Why is the silhouette coefficient of a clustering between $[-1,+1]$?

100 Views Asked by At

I have been recently reading about clustering validation and came upon the silhouette coefficient, represented by the following formula.

enter image description here

Everywhere I read about this coefficient, it says that it is always between $[-1,1]$, with a value close to $1$ meaning that $x_i$ is close to points of its own cluster, a value close to $0$ meaning that $x_i$ is close to the boundary and a value close to $-1$ meaning that $x_i$ is close to another cluster.

However, what they don't explain is why the coefficient is always between this intervasl. Why does this happen? How can it be mathematically demonstrated?

1

There are 1 best solutions below

0
On BEST ANSWER

This reduces to the question "Given nonnegative numbers $u$ and $v$, at least one of them nonzero, why is $$ s = \frac{u - v}{\max(u, v)} $$ always between $-1$ and $1$?

There are a couple of ways to see this. One is to just plot the function using a tool like Desmos. That shows it's true, but not WHY it's true. It may be useful for you to do it anyhow.

Let's look at three possible cases: $u = v$, $u > v$, $u < v$.

In the first case, the numerator is zero, and the denominator is nonzero, so the quotient has the form $\frac{0}{A}$, with $A \ne 0$, and the value is zero.

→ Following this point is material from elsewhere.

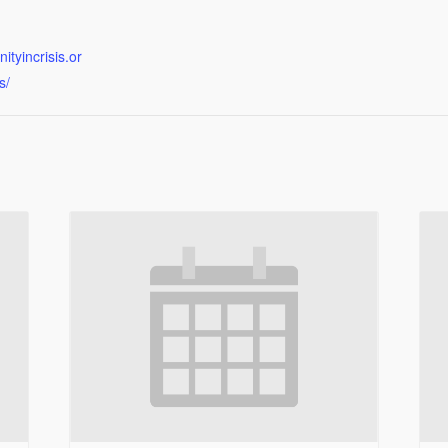
tyincrisis.or
s/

Case 2: let's assume that $u > v$, or more precisely, that $u > v \ge 0$. The numerator $u- v$ is positive. The denominator is the larger of $u$ and $v$, which is $u$, so we have $$ s = \frac{u-v}{u} = \frac{u}{u} - \frac{v}{u} \le \frac{u}{u} = 1. $$ So our result is never greater than $1$. (I've used the fact that $u$ and $v$ are nonnegative, and $u > 0$, to conclude that $\frac{v}{u}$ is nonnegative, so subtracting it from $\frac{u}{u}$ results in a number smaller than $\frac{u}{u}$).

What about showing that $s \ge -1$? It's similar. We have $$ s = \frac{u}{u} - \frac{v}{u} = 1 - \frac{v}{u}. $$ How small can this number be? The larger the second term, the smaller the number is. Let's look at that second term. We know (because we're in case 2) that $u > 0$ and $v < u$. Dividing through by $u$, we get \begin{align} \frac{v}{u} &< 1\\ -\frac{v}{u} &> -1 & \text{negating an inequality reverses it!}\\ \frac{u}{u}-\frac{v}{u} &>\frac{u}{u} -1 & \text{Add the same thing to both sides}\\ \frac{u}{u}-\frac{v}{u} &>1 -1 & \text{Simplify one of the two fractions.}\\ \frac{u}{u}-\frac{v}{u} &>0. \end{align} Hence in the case where $u > v \ge 0$, we have that $0 < s \le 1$, with $s = 1$ exactly in the case where $v = 0$.

The third case, $v > u \ge 0$ is similar, except that the denominator throughout is $v$ instead of $u$; I'll let you work through that one to discover that in that case, $s$ is between $-1$ and $0$, and is $-1$ only when $u = 0$.